▸ **REQUIRED ACTION**: Leave the pictures out and write out exactly the lines from the top of the entries through the line containing "помощник для прохождения диспансеризации".

START DATA FOR THIS EXERCISE

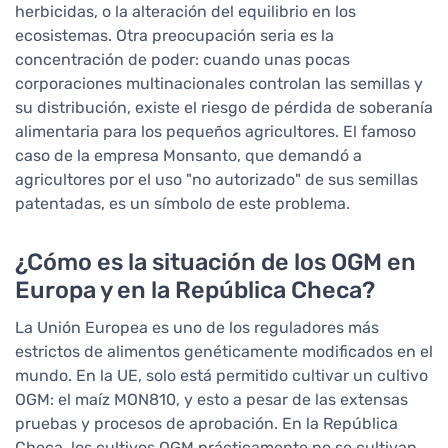
herbicidas, o la alteración del equilibrio en los
ecosistemas. Otra preocupación seria es la
concentración de poder: cuando unas pocas
corporaciones multinacionales controlan las semillas y
su distribución, existe el riesgo de pérdida de soberanía
alimentaria para los pequeños agricultores. El famoso
caso de la empresa Monsanto, que demandó a
agricultores por el uso "no autorizado" de sus semillas
patentadas, es un símbolo de este problema.
¿Cómo es la situación de los OGM en
Europa y en la República Checa?
La Unión Europea es uno de los reguladores más
estrictos de alimentos genéticamente modificados en el
mundo. En la UE, solo está permitido cultivar un cultivo
OGM: el maíz MON810, y esto a pesar de las extensas
pruebas y procesos de aprobación. En la República
Checa, los cultivos OGM prácticamente no se cultivan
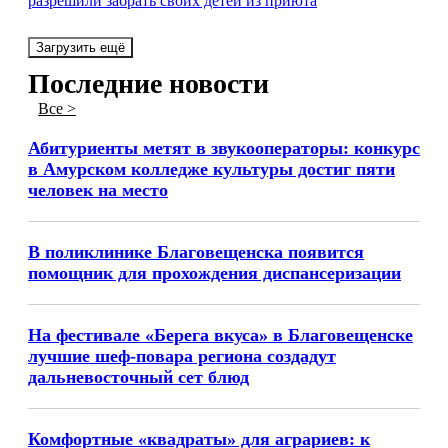
разрешили забрать своих детей из приюта
Загрузить ещё
Последние новости
Все >
Абитуриенты метят в звукооператоры: конкурс
в Амурском колледже культуры достиг пяти
человек на место
В поликлинике Благовещенска появится
помощник для прохождения диспансеризации
На фестивале «Берега вкуса» в Благовещенске
лучшие шеф-повара региона создадут
дальневосточный сет блюд
Комфортные «квадраты» для аграриев: к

END DATA FOR THIS EXERCISE

▸ **ANSWER TO THIS TASK**:
herbicidas, o la alteración del equilibrio en los
ecosistemas. Otra preocupación seria es la
concentración de poder: cuando unas pocas
corporaciones multinacionales controlan las semillas y
su distribución, existe el riesgo de pérdida de soberanía
alimentaria para los pequeños agricultores. El famoso
caso de la empresa Monsanto, que demandó a
agricultores por el uso "no autorizado" de sus semillas
patentadas, es un símbolo de este problema.
¿Cómo es la situación de los OGM en
Europa y en la República Checa?
La Unión Europea es uno de los reguladores más
estrictos de alimentos genéticamente modificados en el
mundo. En la UE, solo está permitido cultivar un cultivo
OGM: el maíz MON810, y esto a pesar de las extensas
pruebas y procesos de aprobación. En la República
Checa, los cultivos OGM prácticamente no se cultivan
разрешили забрать своих детей из приюта
Загрузить ещё
Последние новости
Все >
Абитуриенты метят в звукооператоры: конкурс
в Амурском колледже культуры достиг пяти
человек на место
В поликлинике Благовещенска появится
помощник для прохождения диспансеризации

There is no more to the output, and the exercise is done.